L’incontro avviene in un contesto particolare: negli anni ’60, il jazz stava vivendo una fase di rapidi cambiamenti, tra nuove avanguardie e aperture al free jazz. Eppure, Ellington e Hawkins dimostrano che la tradizione non è mai immobilità: piuttosto, è un terreno fertile su cui continuare a costruire. L’album, infatti, unisce la nobiltà orchestrale e compositiva di Ellington al suono robusto e intensamente espressivo di Hawkins, trovando un equilibrio naturale che non sembra mai forzato.
Oltre al duetto ideale tra Ellington e Hawkins, l’album si arricchisce della presenza di alcuni dei musicisti più fidati dell’universo ellingtoniano. Al contrabbasso c’è Aaron Bell, dal tocco solido e discreto, capace di dare sostegno senza mai sovrastare.
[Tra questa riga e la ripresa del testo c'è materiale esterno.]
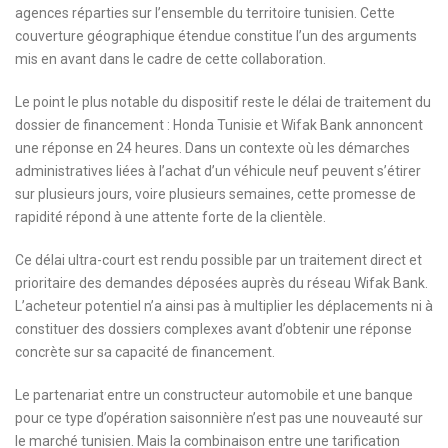
agences réparties sur l’ensemble du territoire tunisien. Cette
couverture géographique étendue constitue l’un des arguments
mis en avant dans le cadre de cette collaboration.
Le point le plus notable du dispositif reste le délai de traitement du
dossier de financement : Honda Tunisie et Wifak Bank annoncent
une réponse en 24 heures. Dans un contexte où les démarches
administratives liées à l’achat d’un véhicule neuf peuvent s’étirer
sur plusieurs jours, voire plusieurs semaines, cette promesse de
rapidité répond à une attente forte de la clientèle.
Ce délai ultra-court est rendu possible par un traitement direct et
prioritaire des demandes déposées auprès du réseau Wifak Bank.
L’acheteur potentiel n’a ainsi pas à multiplier les déplacements ni à
constituer des dossiers complexes avant d’obtenir une réponse
concrète sur sa capacité de financement.
Le partenariat entre un constructeur automobile et une banque
pour ce type d’opération saisonnière n’est pas une nouveauté sur
le marché tunisien. Mais la combinaison entre une tarification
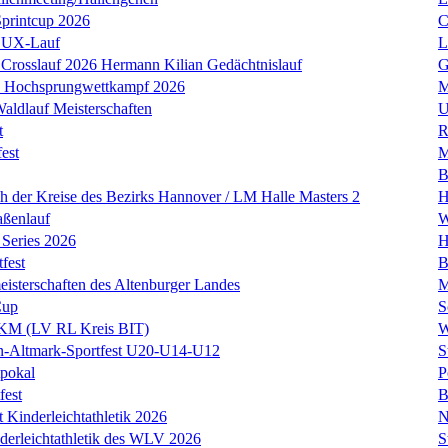
Sprintcup 2026
C
LUX-Lauf
L
Crosslauf 2026 Hermann Kilian Gedächtnislauf
G
r- Hochsprungwettkampf 2026
M
Waldlauf Meisterschaften
U
t
R
est
M
B
ch der Kreise des Bezirks Hannover / LM Halle Masters 2
H
aßenlauf
W
Series 2026
H
tfest
B
eisterschaften des Altenburger Landes
M
Cup
S
t KM (LV RL Kreis BIT)
W
en-Altmark-Sportfest U20-U14-U12
S
tpokal
P
fest
B
t Kinderleichtathletik 2026
N
erleichtathletik des WLV 2026
S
Alla batteria troviamo Sam Woodyard, colonna ritmica dell’orchestra di Ellington per oltre un decennio, il cui swing energico e preciso dona fluidità all’intero progetto. Al trombone c’è il fedele Lawrence Brown, elegante e lirico, mentre Johnny Hodges al sax alto contribuisce con il suo inconfondibile timbro vellutato, portando un tocco di dolcezza che dialoga alla perfezione con il tenore di Hawkins. Non manca Harry Carney, maestro del sax baritono, la cui profondità sonora completa lo spettro timbrico dell’ensemble.
Questa sezione ridotta, quasi cameristica rispetto alla grande orchestra ellingtoniana, offre un ambiente più intimo e raccolto in cui i solisti possono esprimersi con libertà e raffinatezza.
Il repertorio include brani originali di Ellington come “Mood Indigo” e “The Jeep Is Jumpin’”, che diventano il terreno perfetto per l’improvvisazione del sax di Hawkins, capace di muoversi con agilità tra malinconia e swing trascinante. Ci sono anche composizioni meno note, come “Limbo Jazz”, che mostrano il lato più giocoso ed esplorativo di Ellington, mentre Hawkins vi si inserisce con fraseggi moderni ma sempre profondamente melodici.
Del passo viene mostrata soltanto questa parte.